Shopify Plus is the enterprise tier of the Shopify e-commerce platform, designed for high-volume merchants doing $1M+ in annual revenue. It unlocks features unavailable on standard Shopify: custom checkout with Checkout Extensibility, multiple storefronts under one account, wholesale and B2B channels, higher API rate limits, and advanced automation via Shopify Flow. For development teams, Shopify Plus opens access to the Checkout API and allows more aggressive customization of the purchase funnel. The decision to build on Shopify Plus versus custom typically hinges on whether your business logic can be expressed within Shopify's data model — if it cannot, custom is the right answer.

Engagement

Staff Augmentation

Staff augmentation is an engagement model where an outside vendor provides individual engineers who work directly within the client's team — attending standups, using the client's tools, and operating under the client's processes — rather than working as a separate project team. The client retains full control over sprint planning, architecture decisions, and day-to-day management.

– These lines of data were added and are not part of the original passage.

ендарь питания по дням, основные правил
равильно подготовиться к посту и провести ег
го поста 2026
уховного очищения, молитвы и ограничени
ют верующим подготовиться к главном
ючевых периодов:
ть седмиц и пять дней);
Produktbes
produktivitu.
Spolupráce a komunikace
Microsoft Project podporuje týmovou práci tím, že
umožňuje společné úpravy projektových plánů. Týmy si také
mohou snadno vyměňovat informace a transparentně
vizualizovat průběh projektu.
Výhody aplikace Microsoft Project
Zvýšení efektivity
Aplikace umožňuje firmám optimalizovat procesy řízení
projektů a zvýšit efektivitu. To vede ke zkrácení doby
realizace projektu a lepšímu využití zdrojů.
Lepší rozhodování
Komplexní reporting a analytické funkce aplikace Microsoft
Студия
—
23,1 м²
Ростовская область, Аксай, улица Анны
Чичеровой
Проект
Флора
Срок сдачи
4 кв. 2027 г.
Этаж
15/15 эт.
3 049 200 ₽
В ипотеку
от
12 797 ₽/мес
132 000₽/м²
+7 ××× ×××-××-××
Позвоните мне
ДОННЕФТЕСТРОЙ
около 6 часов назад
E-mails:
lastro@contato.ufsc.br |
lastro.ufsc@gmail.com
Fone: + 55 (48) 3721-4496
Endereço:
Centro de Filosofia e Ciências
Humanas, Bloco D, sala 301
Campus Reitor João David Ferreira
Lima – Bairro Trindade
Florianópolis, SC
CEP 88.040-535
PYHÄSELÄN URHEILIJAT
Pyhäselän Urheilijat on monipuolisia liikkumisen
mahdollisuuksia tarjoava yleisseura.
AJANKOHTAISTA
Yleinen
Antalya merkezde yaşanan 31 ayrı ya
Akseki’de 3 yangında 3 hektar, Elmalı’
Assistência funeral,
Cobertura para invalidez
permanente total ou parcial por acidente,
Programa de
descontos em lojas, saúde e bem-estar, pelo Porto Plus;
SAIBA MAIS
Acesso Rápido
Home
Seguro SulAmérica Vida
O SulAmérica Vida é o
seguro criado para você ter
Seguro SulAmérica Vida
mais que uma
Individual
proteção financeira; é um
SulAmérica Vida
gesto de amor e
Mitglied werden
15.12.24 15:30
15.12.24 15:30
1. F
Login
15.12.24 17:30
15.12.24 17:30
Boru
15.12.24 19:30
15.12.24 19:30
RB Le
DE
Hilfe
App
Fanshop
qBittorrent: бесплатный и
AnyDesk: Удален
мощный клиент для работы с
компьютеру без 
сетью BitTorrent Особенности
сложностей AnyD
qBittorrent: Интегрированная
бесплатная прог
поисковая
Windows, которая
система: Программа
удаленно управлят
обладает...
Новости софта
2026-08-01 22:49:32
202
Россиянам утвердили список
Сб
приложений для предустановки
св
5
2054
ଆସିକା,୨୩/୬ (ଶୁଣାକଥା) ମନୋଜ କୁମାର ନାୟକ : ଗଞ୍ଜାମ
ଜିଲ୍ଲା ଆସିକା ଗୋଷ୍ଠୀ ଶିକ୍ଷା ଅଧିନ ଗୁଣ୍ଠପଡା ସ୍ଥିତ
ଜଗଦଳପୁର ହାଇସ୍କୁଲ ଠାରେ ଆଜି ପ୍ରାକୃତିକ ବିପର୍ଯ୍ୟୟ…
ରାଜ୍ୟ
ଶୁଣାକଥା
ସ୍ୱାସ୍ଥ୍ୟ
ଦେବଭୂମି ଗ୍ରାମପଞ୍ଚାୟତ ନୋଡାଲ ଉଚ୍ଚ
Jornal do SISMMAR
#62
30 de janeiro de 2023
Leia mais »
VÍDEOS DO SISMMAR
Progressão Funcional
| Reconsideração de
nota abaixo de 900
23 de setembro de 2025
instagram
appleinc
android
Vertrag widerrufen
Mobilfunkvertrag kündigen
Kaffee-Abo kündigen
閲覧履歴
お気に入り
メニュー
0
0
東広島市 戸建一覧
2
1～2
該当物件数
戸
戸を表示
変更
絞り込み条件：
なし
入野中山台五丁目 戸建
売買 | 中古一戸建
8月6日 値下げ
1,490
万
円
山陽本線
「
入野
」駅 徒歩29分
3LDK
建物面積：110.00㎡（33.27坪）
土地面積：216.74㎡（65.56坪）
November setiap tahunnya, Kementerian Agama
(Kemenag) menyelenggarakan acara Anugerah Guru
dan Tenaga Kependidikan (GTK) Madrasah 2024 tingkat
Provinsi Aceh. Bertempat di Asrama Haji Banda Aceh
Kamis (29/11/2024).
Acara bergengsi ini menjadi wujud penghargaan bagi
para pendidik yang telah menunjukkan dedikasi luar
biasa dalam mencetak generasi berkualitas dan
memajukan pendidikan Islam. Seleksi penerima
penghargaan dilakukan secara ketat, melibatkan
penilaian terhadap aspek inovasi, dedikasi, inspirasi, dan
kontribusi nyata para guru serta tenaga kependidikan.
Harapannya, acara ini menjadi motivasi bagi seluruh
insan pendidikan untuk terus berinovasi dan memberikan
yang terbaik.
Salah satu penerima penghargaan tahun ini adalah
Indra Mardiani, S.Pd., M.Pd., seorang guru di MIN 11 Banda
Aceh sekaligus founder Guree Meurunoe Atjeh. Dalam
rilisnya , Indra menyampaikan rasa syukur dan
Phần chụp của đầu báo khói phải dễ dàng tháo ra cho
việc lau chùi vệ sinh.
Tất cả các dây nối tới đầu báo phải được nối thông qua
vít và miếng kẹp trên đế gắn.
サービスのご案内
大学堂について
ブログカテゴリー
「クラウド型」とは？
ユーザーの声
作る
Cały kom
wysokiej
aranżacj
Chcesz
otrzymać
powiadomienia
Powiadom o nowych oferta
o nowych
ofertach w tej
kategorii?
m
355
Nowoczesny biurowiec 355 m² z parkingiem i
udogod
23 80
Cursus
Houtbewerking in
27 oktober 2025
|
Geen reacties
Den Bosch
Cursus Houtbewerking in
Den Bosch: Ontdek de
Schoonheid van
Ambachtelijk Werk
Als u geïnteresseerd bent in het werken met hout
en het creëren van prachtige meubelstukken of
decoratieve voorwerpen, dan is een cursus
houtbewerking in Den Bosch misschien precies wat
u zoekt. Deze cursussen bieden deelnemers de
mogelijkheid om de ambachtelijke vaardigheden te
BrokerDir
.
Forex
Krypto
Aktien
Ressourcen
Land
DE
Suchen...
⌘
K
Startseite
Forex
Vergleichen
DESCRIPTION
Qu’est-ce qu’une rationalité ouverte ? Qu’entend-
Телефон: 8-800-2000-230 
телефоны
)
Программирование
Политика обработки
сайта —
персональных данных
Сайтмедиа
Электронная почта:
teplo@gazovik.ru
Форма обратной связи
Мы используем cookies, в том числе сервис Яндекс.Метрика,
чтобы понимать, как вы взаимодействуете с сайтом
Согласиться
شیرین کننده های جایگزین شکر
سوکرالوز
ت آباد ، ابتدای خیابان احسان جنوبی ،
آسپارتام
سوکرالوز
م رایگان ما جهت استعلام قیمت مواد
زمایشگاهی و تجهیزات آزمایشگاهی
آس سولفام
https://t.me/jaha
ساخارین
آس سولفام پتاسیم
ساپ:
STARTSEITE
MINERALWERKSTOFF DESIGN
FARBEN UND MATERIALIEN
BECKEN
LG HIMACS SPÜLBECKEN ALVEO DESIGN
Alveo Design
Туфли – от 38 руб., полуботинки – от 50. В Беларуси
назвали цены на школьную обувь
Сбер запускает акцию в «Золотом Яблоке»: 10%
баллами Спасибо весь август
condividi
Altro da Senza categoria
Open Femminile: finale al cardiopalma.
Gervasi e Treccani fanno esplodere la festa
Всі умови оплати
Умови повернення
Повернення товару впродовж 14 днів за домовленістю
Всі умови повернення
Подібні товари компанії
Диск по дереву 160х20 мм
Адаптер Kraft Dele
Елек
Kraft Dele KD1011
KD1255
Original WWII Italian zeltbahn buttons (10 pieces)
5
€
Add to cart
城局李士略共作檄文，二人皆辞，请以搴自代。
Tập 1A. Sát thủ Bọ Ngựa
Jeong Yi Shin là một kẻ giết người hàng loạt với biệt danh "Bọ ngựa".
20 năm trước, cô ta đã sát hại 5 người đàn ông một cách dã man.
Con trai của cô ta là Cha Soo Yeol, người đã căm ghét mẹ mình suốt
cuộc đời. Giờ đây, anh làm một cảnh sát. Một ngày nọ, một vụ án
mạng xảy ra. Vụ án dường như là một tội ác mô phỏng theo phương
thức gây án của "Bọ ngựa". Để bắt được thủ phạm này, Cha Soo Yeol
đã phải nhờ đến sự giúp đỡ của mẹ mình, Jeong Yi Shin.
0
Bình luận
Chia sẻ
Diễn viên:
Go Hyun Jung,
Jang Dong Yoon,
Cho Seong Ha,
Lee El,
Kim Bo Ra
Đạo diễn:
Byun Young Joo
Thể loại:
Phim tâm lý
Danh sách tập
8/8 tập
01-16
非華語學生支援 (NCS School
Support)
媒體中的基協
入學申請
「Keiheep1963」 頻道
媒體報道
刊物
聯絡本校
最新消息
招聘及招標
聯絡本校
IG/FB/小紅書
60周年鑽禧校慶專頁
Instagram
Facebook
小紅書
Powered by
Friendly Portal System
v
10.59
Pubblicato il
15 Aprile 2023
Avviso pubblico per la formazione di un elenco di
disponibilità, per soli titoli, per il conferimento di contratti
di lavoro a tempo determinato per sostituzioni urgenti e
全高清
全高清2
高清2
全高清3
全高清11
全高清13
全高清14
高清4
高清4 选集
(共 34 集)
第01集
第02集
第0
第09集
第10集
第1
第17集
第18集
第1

Staff augmentation is best suited for teams that need to fill specific skill gaps quickly, scale up for a defined period, or move faster on a backlog without the overhead of hiring. At Nexios, staff augmentation is $20/hour with a minimum of 80 hours per month.

AI & Automation

Vector Database

A vector database is a specialized data store designed to store and query high-dimensional vector embeddings efficiently. In AI applications, text, images, and other content are converted into numerical vectors (embeddings) by a model like OpenAI's text-embedding-3-large. These vectors encode semantic meaning, so similar content has similar vectors. A vector database retrieves the most semantically similar items to a query in milliseconds, even across millions of documents. This retrieval step is the R in RAG — Retrieval-Augmented Generation. Common vector databases include Pinecone (managed SaaS), Weaviate (open-source, self-hostable), Chroma (local development), and pgvector (PostgreSQL extension).